$2.5 Million Judgment Reversed In Pennsylvania Utility Pole Painter’s Case
An intermediate appellate court in Pennsylvania reversed a $2.49 million judgment in favor of a worker for injuries sustained after falling 40 feet while working as an employee of an independent contractor for a utility. The lower court judgment was against the utility, which appealed on the grounds that the trial court erred by not granting its motion for judgment notwithstanding the verdict.

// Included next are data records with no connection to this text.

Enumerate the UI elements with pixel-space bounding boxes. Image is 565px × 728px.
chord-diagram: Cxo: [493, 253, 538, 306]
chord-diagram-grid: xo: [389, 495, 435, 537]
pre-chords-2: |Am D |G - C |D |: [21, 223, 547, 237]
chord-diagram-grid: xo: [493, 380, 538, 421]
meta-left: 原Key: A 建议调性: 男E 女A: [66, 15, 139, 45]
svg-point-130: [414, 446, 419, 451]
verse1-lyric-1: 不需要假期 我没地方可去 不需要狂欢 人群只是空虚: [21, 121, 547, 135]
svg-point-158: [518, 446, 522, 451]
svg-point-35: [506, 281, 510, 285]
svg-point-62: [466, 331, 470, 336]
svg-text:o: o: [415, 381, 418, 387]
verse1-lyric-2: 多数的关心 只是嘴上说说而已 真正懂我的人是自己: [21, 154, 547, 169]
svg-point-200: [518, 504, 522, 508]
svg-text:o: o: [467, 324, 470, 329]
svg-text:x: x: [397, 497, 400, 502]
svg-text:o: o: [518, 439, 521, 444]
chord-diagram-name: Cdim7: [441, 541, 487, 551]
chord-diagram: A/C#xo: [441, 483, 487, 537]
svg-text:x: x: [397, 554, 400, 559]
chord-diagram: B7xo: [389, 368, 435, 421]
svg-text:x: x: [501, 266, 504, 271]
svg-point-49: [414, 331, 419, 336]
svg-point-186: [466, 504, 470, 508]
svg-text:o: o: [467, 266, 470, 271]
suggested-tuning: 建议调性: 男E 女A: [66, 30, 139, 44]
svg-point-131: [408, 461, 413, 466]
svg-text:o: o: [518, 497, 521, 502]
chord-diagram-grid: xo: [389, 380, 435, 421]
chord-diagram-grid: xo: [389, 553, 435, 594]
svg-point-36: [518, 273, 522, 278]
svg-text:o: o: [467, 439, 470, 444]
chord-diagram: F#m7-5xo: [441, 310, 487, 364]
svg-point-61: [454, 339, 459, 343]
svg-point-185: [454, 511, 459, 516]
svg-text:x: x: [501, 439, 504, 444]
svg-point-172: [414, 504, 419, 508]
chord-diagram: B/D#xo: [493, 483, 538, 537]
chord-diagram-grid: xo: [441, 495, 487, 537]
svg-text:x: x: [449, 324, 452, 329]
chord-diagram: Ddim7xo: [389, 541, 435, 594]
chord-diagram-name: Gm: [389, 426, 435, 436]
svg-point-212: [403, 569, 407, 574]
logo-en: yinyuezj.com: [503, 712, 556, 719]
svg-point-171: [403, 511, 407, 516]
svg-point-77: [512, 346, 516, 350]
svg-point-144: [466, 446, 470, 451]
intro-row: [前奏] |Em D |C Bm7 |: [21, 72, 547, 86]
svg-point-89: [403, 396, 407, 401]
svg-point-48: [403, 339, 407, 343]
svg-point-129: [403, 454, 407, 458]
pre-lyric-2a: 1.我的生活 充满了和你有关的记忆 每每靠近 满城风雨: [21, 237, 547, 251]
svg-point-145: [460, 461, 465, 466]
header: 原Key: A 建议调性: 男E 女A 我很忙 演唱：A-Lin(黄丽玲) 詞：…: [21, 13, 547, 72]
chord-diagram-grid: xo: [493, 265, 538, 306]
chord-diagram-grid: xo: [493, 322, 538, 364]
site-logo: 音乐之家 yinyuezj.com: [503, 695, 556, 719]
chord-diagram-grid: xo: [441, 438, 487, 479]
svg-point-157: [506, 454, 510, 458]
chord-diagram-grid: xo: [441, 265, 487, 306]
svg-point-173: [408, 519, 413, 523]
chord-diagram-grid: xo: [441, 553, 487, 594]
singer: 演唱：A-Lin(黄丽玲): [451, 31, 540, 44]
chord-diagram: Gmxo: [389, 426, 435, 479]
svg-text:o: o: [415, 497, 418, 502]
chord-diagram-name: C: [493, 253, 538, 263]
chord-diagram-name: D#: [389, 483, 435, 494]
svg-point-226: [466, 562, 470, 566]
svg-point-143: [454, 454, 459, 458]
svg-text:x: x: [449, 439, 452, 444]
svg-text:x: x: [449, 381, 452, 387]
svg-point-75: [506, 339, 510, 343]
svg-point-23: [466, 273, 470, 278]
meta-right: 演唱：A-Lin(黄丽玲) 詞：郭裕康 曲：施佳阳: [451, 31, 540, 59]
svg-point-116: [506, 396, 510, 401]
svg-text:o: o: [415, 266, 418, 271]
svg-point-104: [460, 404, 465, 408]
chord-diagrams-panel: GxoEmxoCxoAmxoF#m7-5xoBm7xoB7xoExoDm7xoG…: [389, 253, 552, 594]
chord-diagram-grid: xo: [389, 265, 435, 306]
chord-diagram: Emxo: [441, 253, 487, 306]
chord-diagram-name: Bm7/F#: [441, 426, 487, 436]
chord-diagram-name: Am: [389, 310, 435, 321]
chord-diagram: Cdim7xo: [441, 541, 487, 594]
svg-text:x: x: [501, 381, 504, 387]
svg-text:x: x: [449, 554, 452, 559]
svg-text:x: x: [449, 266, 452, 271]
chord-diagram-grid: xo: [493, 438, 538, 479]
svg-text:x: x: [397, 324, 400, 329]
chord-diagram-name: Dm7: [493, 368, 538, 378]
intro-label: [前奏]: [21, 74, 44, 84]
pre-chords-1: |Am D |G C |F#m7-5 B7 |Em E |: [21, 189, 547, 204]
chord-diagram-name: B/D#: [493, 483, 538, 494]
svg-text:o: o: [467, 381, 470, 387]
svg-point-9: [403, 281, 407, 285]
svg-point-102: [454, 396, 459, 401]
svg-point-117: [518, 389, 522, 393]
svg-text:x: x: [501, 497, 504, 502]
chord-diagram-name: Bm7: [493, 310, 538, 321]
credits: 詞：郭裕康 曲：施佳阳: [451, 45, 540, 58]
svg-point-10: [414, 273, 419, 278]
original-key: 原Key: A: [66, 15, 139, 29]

The appellate court agreed with the utility because the worker failed to establish that the utility retained control over the manner, methods, and means of the work of the worker’s employer (the independent contractor) sufficient to overcome the general rule in Pennsylvania that an owner owes no duty to the employees of an independent contractor.
The court explained that Pennsylvania case law requires that the control required to implicate the exception to the general rule against liability in this situation can be demonstrated in two ways: contractual provisions giving the premises owner control over the manner, method, and operative details of the work, or actual exercised control over the work. In this case, the contract between the utility and the worker’s employer contained a number of “quality specifications” regarding the job the independent contractor was hired to complete but they had nothing to do with the specifics of the worker’s accident. For example, there was no evidence that the utility instructed or directed the worker’s employer how to tie off to the utility poles, how to climb the poles, or which equipment to use. Instead, the contract stated that the “Contractor shall remain solely responsible for the safe performance of the Work under this Contract.”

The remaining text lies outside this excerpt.